Being grounded for them is a limitaion within their ability to fly,
not the other way around.
You were created to be loved--
for you to live as if you were unloved is a limitation.
Living unloved is like clipping a bird's wings
and removing it's ability to fly.
Pain has a way of clipping our wings
and keeping us from being able to fly.
And if left unresolved for very long you
can almost forget that you were created to fly in the first place."
--W. P. Young--
God has entrusted my husband and I to be caretakers of a few birds who've had their wings clipped by pain. For them there is the pain of rejection and neglect by birth families. There is the pain of abuse (physical, sexual, emotional and verbal) from a system that was supposedly created to protect them. And now they are in the place where they have for gotten that they were created to love and be loved in the first place so they are experiencing the pain of learning to love.
There is a cycle of trust and love that children learn in the first few years of life. They first learn to trust mom and dad to take care of their needs. When the baby cries, mommy picks him up to feed him or change him or rock him. He then knows that mom can be trusted to take care his needs. But what about the babies that cry and no one is there to pick them up? Or the ones whose mom will sometimes come to pick them up then at other times will come hit them to get them to shut up? How do these little ones learn to trust anyone? The answer is they don't. If they can fight hard enough to survive they learn that if they don't take care of themselves no one will.

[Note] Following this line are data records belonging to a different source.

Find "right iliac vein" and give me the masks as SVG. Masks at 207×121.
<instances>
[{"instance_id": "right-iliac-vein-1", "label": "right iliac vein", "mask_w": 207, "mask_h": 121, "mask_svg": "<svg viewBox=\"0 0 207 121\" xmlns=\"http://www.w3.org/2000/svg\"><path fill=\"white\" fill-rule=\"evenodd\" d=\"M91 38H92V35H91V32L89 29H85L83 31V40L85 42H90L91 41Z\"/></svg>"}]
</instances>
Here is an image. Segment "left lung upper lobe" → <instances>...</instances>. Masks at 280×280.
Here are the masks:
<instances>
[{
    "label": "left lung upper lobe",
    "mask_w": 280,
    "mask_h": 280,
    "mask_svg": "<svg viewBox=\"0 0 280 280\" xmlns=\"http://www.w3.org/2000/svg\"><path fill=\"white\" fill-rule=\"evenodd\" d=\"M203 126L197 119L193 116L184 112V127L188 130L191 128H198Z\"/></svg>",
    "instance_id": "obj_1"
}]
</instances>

During the second year of life, most babies learn that mom and dad can be trusted to keep them safe. So, when sweet pea goes toddling toward the road, daddy will grab her hand and tell her no. Maybe he will even swat her little bottom to keep her from running into the road (better a soar bottom than an injured or dead child). This teaches the child that daddy will protect her and keep her safe. But what about the child whose daddy isn't there to keep her from climbing onto the roof at age 3. Or whose mom isn't there to tell her to stay home and not wander in the street? How do these children learn that adults will keep them safe? They don't! They learn that they need to be in control of everything.

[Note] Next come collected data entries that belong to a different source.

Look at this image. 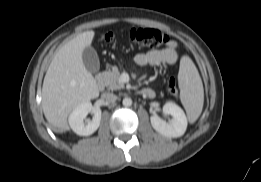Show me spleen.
Listing matches in <instances>:
<instances>
[{
    "label": "spleen",
    "mask_w": 261,
    "mask_h": 182,
    "mask_svg": "<svg viewBox=\"0 0 261 182\" xmlns=\"http://www.w3.org/2000/svg\"><path fill=\"white\" fill-rule=\"evenodd\" d=\"M178 82L181 102L190 123H194L202 112L204 89L199 72L188 56L181 58Z\"/></svg>",
    "instance_id": "1"
}]
</instances>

When I remember these things it is easy to love my children because I can feel the pain they've been through and understand why they act the way they do BUT life (at least life in our house) is not a series of calm, reflective events that cause me to think constantly about what they've been through. At our house life is what we like to call...organized chaos!
I'm not thinking about their pain when I walk in their room and find dozens of socks stuck in a hole in the wall because they did not want to match them and fold them. I'm not thinking about their pain when they are mad and smearing boogers on the walls of our house. I'm not thinking about their pain when they are stealing from the 4H treasury or hiding knives in their rooms or ripping apart their siblings toys. I am much too self centered in those moments to think of anything but my anger and inconvenience. How dare they come into this home that we have so graciously provided for them and tear it apart like this. We don't deserve this.

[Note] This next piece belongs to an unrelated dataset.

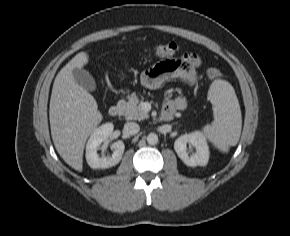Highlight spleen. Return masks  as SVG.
<instances>
[{"mask_svg": "<svg viewBox=\"0 0 290 236\" xmlns=\"http://www.w3.org/2000/svg\"><path fill=\"white\" fill-rule=\"evenodd\" d=\"M214 109V121L203 128L205 136L221 151L228 152L238 143L242 117L240 105L232 85L222 79L212 82L209 90Z\"/></svg>", "mask_w": 290, "mask_h": 236, "instance_id": "3e777b00", "label": "spleen"}]
</instances>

A few weeks ago our pastor said something that has stuck with me and convicted me. He said that it is easy to ACT like a Christian but much harder to REACT like one. Think about that. How do you react when others are unkind to you? It's easy to be kind but another thing altogether to react out of kindness when someone has just been mean to you.
So, the real reason I stuggle with loving these kids is not because they are difficult kids (althought they can be) but because I'm out of touch with the source of love....GOD!
1Jn 4:7&8 says.....
Dear friends, let us continue to love one another,
for love comes from God.
Anyne who loves is born of God and knows God.
But anyone who does not love does not know God
---for God is love. (NLT)
If I am in touch with God (who is love) I will be able to react in love when these little things happen around our house.I don't always (well, almost never) like hearing that the problem is with me and not someone or something else but this is where I am right now on this RADical journey....learning that I need to once again draw near to God so that he will come near to me.
Little Chris said it best, didn't he! I know all about reaction-thanks for nudging me on.